» **The problem**: The copy you give must match the listing below exactly and contain no pictures.
══════
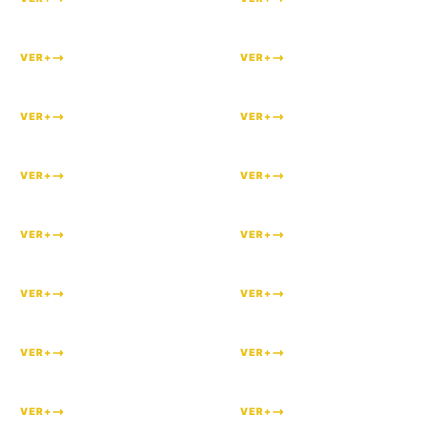
#
226
#
225
VER+
VER+
#
224
#
223
VER+
VER+
#
221
#
220
VER+
VER+
#
219
#
217
VER+
VER+
#
216
#
215
VER+
VER+
#
214
#
212
VER+
VER+
#
211
#
209
VER+
VER+
#
207
#
206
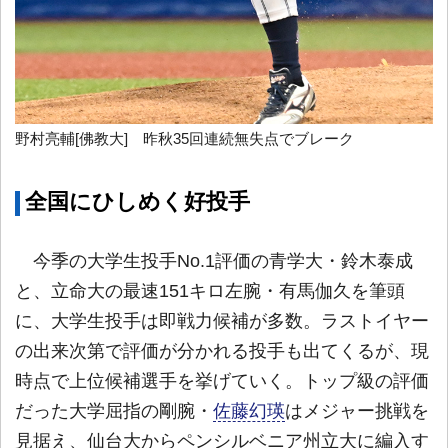
野村亮輔[佛教大] 昨秋35回連続無失点でブレーク
全国にひしめく好投手
今季の大学生投手No.1評価の青学大・鈴木泰成
と、立命大の最速151キロ左腕・有馬伽久を筆頭
に、大学生投手は即戦力候補が多数。ラストイヤー
の出来次第で評価が分かれる投手も出てくるが、現
時点で上位候補選手を挙げていく。トップ級の評価
だった大学屈指の剛腕・
佐藤幻瑛
はメジャー挑戦を
見据え、仙台大からペンシルベニア州立大に編入す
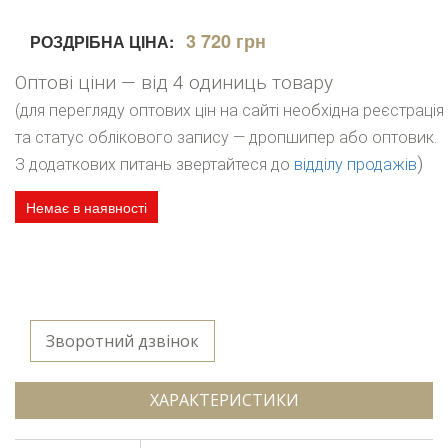
3 720 грн
РОЗДРІБНА ЦІНА:
Оптові ціни — від 4 одиниць товару
(для перегляду оптових цін на сайті необхідна реєстрація
та статус облікового запису — дропшипер або оптовик.
)
З додаткових питань звертайтеся до
відділу продажів
Немає в наявності
Зворотний дзвінок
ХАРАКТЕРИСТИКИ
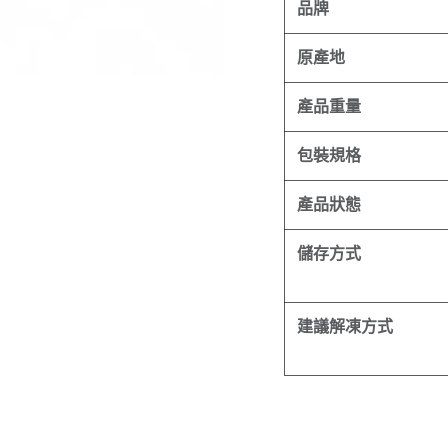
品牌
原產地
產品重量
包裝規格
產品狀態
儲存方式
建議解凍方式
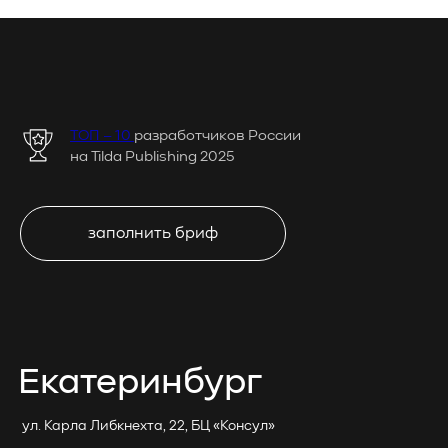
ТОП – 10
разработчиков Роcсии
на Tilda Publishing 2025
заполнить бриф
Екатеринбург
ул. Карла Либкнехта, 22, БЦ «Консул»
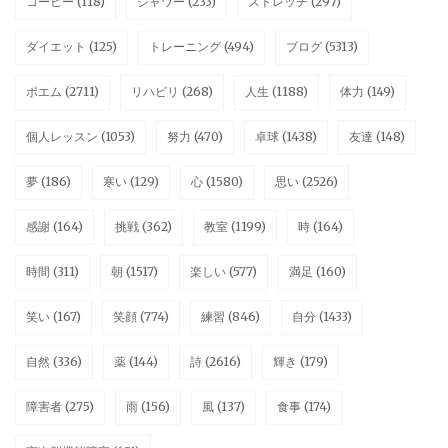
コーヒー
(118)
シャワー
(233)
ストレッチ
(297)
ダイエット
(125)
トレーニング
(494)
ブログ
(5313)
ポエム
(2711)
リハビリ
(268)
人生
(1188)
体力
(149)
個人レッスン
(1053)
努力
(470)
卓球
(1438)
友達
(148)
夢
(186)
寒い
(129)
心
(1580)
思い
(2526)
感謝
(164)
挑戦
(362)
教室
(1199)
時
(164)
時間
(311)
朝
(1517)
楽しい
(577)
満足
(160)
笑い
(167)
笑顔
(774)
練習
(846)
自分
(1433)
自然
(336)
薬
(144)
詩
(2616)
輝き
(179)
障害者
(275)
雨
(156)
風
(137)
食事
(174)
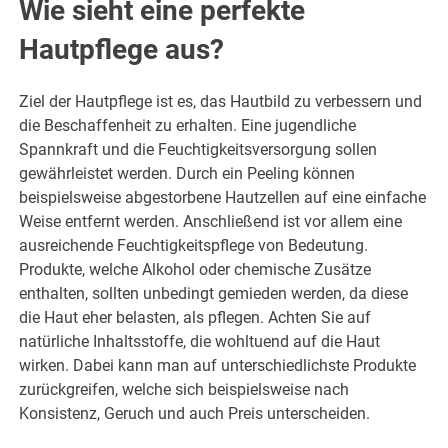
Wie sieht eine perfekte
Hautpflege aus?
Ziel der Hautpflege ist es, das Hautbild zu verbessern und
die Beschaffenheit zu erhalten. Eine jugendliche
Spannkraft und die Feuchtigkeitsversorgung sollen
gewährleistet werden. Durch ein Peeling können
beispielsweise abgestorbene Hautzellen auf eine einfache
Weise entfernt werden. Anschließend ist vor allem eine
ausreichende Feuchtigkeitspflege von Bedeutung.
Produkte, welche Alkohol oder chemische Zusätze
enthalten, sollten unbedingt gemieden werden, da diese
die Haut eher belasten, als pflegen. Achten Sie auf
natürliche Inhaltsstoffe, die wohltuend auf die Haut
wirken. Dabei kann man auf unterschiedlichste Produkte
zurückgreifen, welche sich beispielsweise nach
Konsistenz, Geruch und auch Preis unterscheiden.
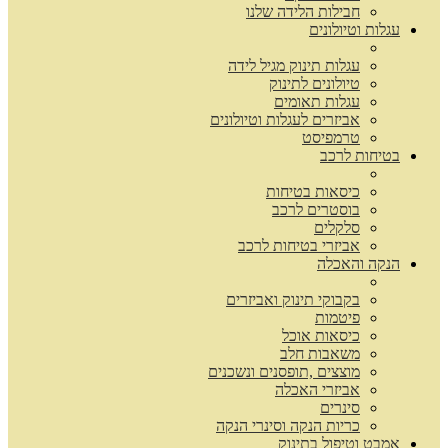
חבילות הלידה שלנו
עגלות וטיולונים
עגלות תינוק מגיל לידה
טיולונים לתינוק
עגלות תאומים
אביזרים לעגלות וטיולונים
טרמפיסט
בטיחות לרכב
כיסאות בטיחות
בוסטרים לרכב
סלקלים
אביזרי בטיחות לרכב
הנקה והאכלה
בקבוקי תינוק ואביזרים
פיטמות
כיסאות אוכל
משאבות חלב
מוצצים ,תופסנים ונשכנים
אביזרי האכלה
סינרים
כריות הנקה וסינרי הנקה
אמבט וטיפול בתינוק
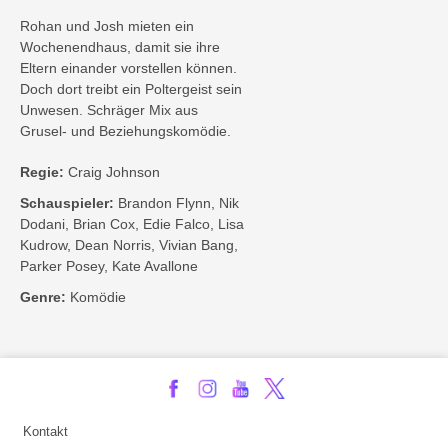
Rohan und Josh mieten ein
Wochenendhaus, damit sie ihre
Eltern einander vorstellen können.
Doch dort treibt ein Poltergeist sein
Unwesen. Schräger Mix aus
Grusel- und Beziehungskomödie.
Regie:
Craig Johnson
Schauspieler:
Brandon Flynn, Nik
Dodani, Brian Cox, Edie Falco, Lisa
Kudrow, Dean Norris, Vivian Bang,
Parker Posey, Kate Avallone
Genre:
Komödie
Kontakt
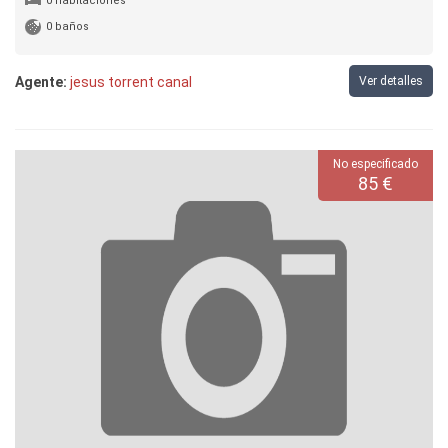
0 habitaciones
0 baños
Agente:
jesus torrent canal
Ver detalles
No especificado
85 €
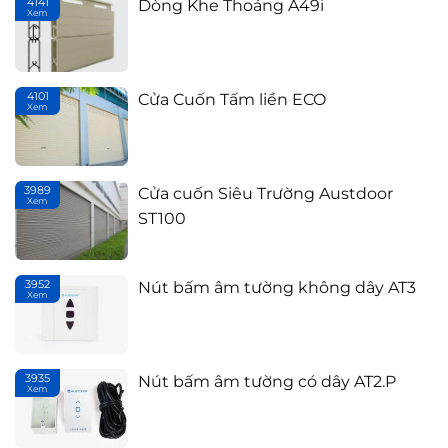
4141
Dòng Khe Thoáng A49i
Xem
Th
4101
Cửa Cuốn Tấm liền ECO
Xem
Th
3989
Cửa cuốn Siêu Trường Austdoor
Xem
Th
ST100
3952
Nút bấm âm tường không dây AT3
Xem
Th
3935
Nút bấm âm tường có dây AT2.P
Xem
Th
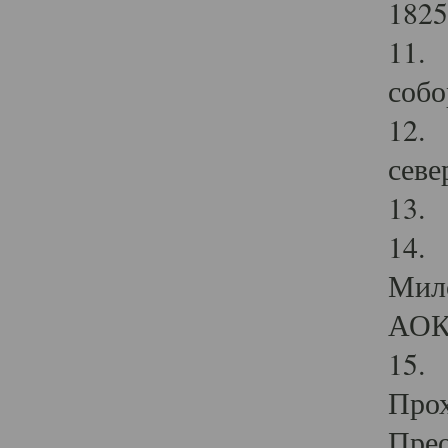
1825
11.
собо
12. 
севе
13.
14. 
Мило
АОК
15. 
Прох
Прео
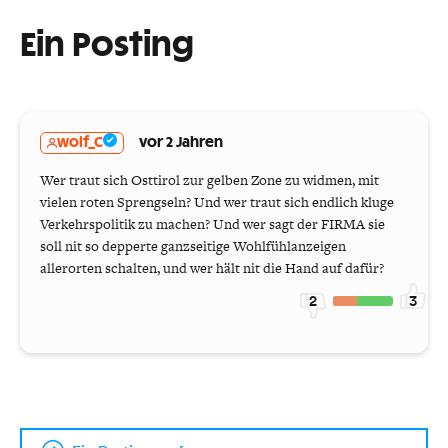
Ein Posting
wolf_C
vor 2 Jahren
Wer traut sich Osttirol zur gelben Zone zu widmen, mit
vielen roten Sprengseln? Und wer traut sich endlich kluge
Verkehrspolitik zu machen? Und wer sagt der FIRMA sie
soll nit so depperte ganzseitige Wohlfühlanzeigen
allerorten schalten, und wer hält nit die Hand auf dafür?
2
3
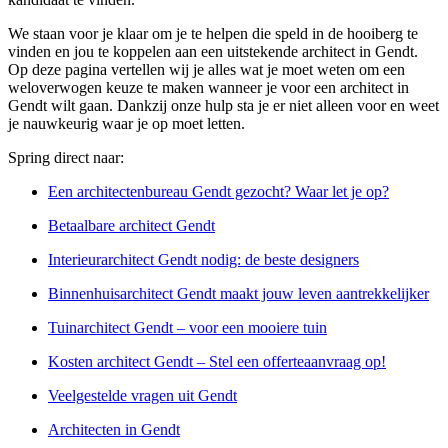
We staan voor je klaar om je te helpen die speld in de hooiberg te
vinden en jou te koppelen aan een uitstekende architect in Gendt.
Op deze pagina vertellen wij je alles wat je moet weten om een
weloverwogen keuze te maken wanneer je voor een architect in
Gendt wilt gaan. Dankzij onze hulp sta je er niet alleen voor en weet
je nauwkeurig waar je op moet letten.
Spring direct naar:
Een architectenbureau Gendt gezocht? Waar let je op?
Betaalbare architect Gendt
Interieurarchitect Gendt nodig: de beste designers
Binnenhuisarchitect Gendt maakt jouw leven aantrekkelijker
Tuinarchitect Gendt – voor een mooiere tuin
Kosten architect Gendt – Stel een offerteaanvraag op!
Veelgestelde vragen uit Gendt
Architecten in Gendt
══════
» **Written reply**:
#
226
#
225
VER+
VER+
#
224
#
223
VER+
VER+
#
221
#
220
VER+
VER+
#
219
#
217
VER+
VER+
#
216
#
215
VER+
VER+
#
214
#
212
VER+
VER+
#
211
#
209
VER+
VER+
#
207
#
206
野村亮輔[佛教大] 昨秋35回連続無失点でブレーク
全国にひしめく好投手
今季の大学生投手No.1評価の青学大・鈴木泰成
と、立命大の最速151キロ左腕・有馬伽久を筆頭
に、大学生投手は即戦力候補が多数。ラストイヤー
の出来次第で評価が分かれる投手も出てくるが、現
時点で上位候補選手を挙げていく。トップ級の評価
だった大学屈指の剛腕・
佐藤幻瑛
はメジャー挑戦を
見据え、仙台大からペンシルベニア州立大に編入す
3 720 грн
РОЗДРІБНА ЦІНА:
Оптові ціни — від 4 одиниць товару
(для перегляду оптових цін на сайті необхідна реєстрація
та статус облікового запису — дропшипер або оптовик.
)
З додаткових питань звертайтеся до
відділу продажів
Немає в наявності
Зворотний дзвінок
ХАРАКТЕРИСТИКИ
品牌
原產地
產品重量
包裝規格
產品狀態
儲存方式
建議解凍方式
ТОП – 10
разработчиков Роcсии
на Tilda Publishing 2025
заполнить бриф
Екатеринбург
ул. Карла Либкнехта, 22, БЦ «Консул»
コーヒー
(118)
シャワー
(233)
ストレッチ
(297)
ダイエット
(125)
トレーニング
(494)
ブログ
(5313)
ポエム
(2711)
リハビリ
(268)
人生
(1188)
体力
(149)
個人レッスン
(1053)
努力
(470)
卓球
(1438)
友達
(148)
夢
(186)
寒い
(129)
心
(1580)
思い
(2526)
感謝
(164)
挑戦
(362)
教室
(1199)
時
(164)
時間
(311)
朝
(1517)
楽しい
(577)
満足
(160)
笑い
(167)
笑顔
(774)
練習
(846)
自分
(1433)
自然
(336)
薬
(144)
詩
(2616)
輝き
(179)
障害者
(275)
雨
(156)
風
(137)
食事
(174)
Wie sieht eine perfekte
Hautpflege aus?
Ziel der Hautpflege ist es, das Hautbild zu verbessern und
die Beschaffenheit zu erhalten. Eine jugendliche
Spannkraft und die Feuchtigkeitsversorgung sollen
gewährleistet werden. Durch ein Peeling können
beispielsweise abgestorbene Hautzellen auf eine einfache
Weise entfernt werden. Anschließend ist vor allem eine
ausreichende Feuchtigkeitspflege von Bedeutung.
Produkte, welche Alkohol oder chemische Zusätze
enthalten, sollten unbedingt gemieden werden, da diese
die Haut eher belasten, als pflegen. Achten Sie auf
natürliche Inhaltsstoffe, die wohltuend auf die Haut
wirken. Dabei kann man auf unterschiedlichste Produkte
zurückgreifen, welche sich beispielsweise nach
Konsistenz, Geruch und auch Preis unterscheiden.
חבילות הלידה שלנו
עגלות וטיולונים
עגלות תינוק מגיל לידה
טיולונים לתינוק
עגלות תאומים
אביזרים לעגלות וטיולונים
טרמפיסט
בטיחות לרכב
כיסאות בטיחות
בוסטרים לרכב
סלקלים
אביזרי בטיחות לרכב
הנקה והאכלה
בקבוקי תינוק ואביזרים
פיטמות
כיסאות אוכל
משאבות חלב
מוצצים ,תופסנים ונשכנים
אביזרי האכלה
סינרים
כריות הנקה וסינרי הנקה
אמבט וטיפול בתינוק
Rohan und Josh mieten ein
Wochenendhaus, damit sie ihre
Eltern einander vorstellen können.
Doch dort treibt ein Poltergeist sein
Unwesen. Schräger Mix aus
Grusel- und Beziehungskomödie.
Regie:
Craig Johnson
Schauspieler:
Brandon Flynn, Nik
Dodani, Brian Cox, Edie Falco, Lisa
Kudrow, Dean Norris, Vivian Bang,
Parker Posey, Kate Avallone
Genre:
Komödie
Kontakt
0 habitaciones
0 baños
Agente:
jesus torrent canal
Ver detalles
No especificado
85 €
4141
Dòng Khe Thoáng A49i
Xem
Th
4101
Cửa Cuốn Tấm liền ECO
Xem
Th
3989
Cửa cuốn Siêu Trường Austdoor
Xem
Th
ST100
3952
Nút bấm âm tường không dây AT3
Xem
Th
3935
Nút bấm âm tường có dây AT2.P
Xem
Th
1825
11.
собо
12. 
севе
13.
14. 
Мило
АОК
15. 
Прох
Прео
Ein Posting
wolf_C
vor 2 Jahren
Wer traut sich Osttirol zur gelben Zone zu widmen, mit
vielen roten Sprengseln? Und wer traut sich endlich kluge
Verkehrspolitik zu machen? Und wer sagt der FIRMA sie
soll nit so depperte ganzseitige Wohlfühlanzeigen
allerorten schalten, und wer hält nit die Hand auf dafür?
2
3
We staan voor je klaar om je te helpen die speld in de hooiberg te
vinden en jou te koppelen aan een uitstekende architect in Gendt.
Op deze pagina vertellen wij je alles wat je moet weten om een
weloverwogen keuze te maken wanneer je voor een architect in
Gendt wilt gaan. Dankzij onze hulp sta je er niet alleen voor en weet
je nauwkeurig waar je op moet letten.
Spring direct naar:
Een architectenbureau Gendt gezocht? Waar let je op?
Betaalbare architect Gendt
Interieurarchitect Gendt nodig: de beste designers
Binnenhuisarchitect Gendt maakt jouw leven aantrekkelijker
Tuinarchitect Gendt – voor een mooiere tuin
Kosten architect Gendt – Stel een offerteaanvraag op!
Veelgestelde vragen uit Gendt
Architecten in Gendt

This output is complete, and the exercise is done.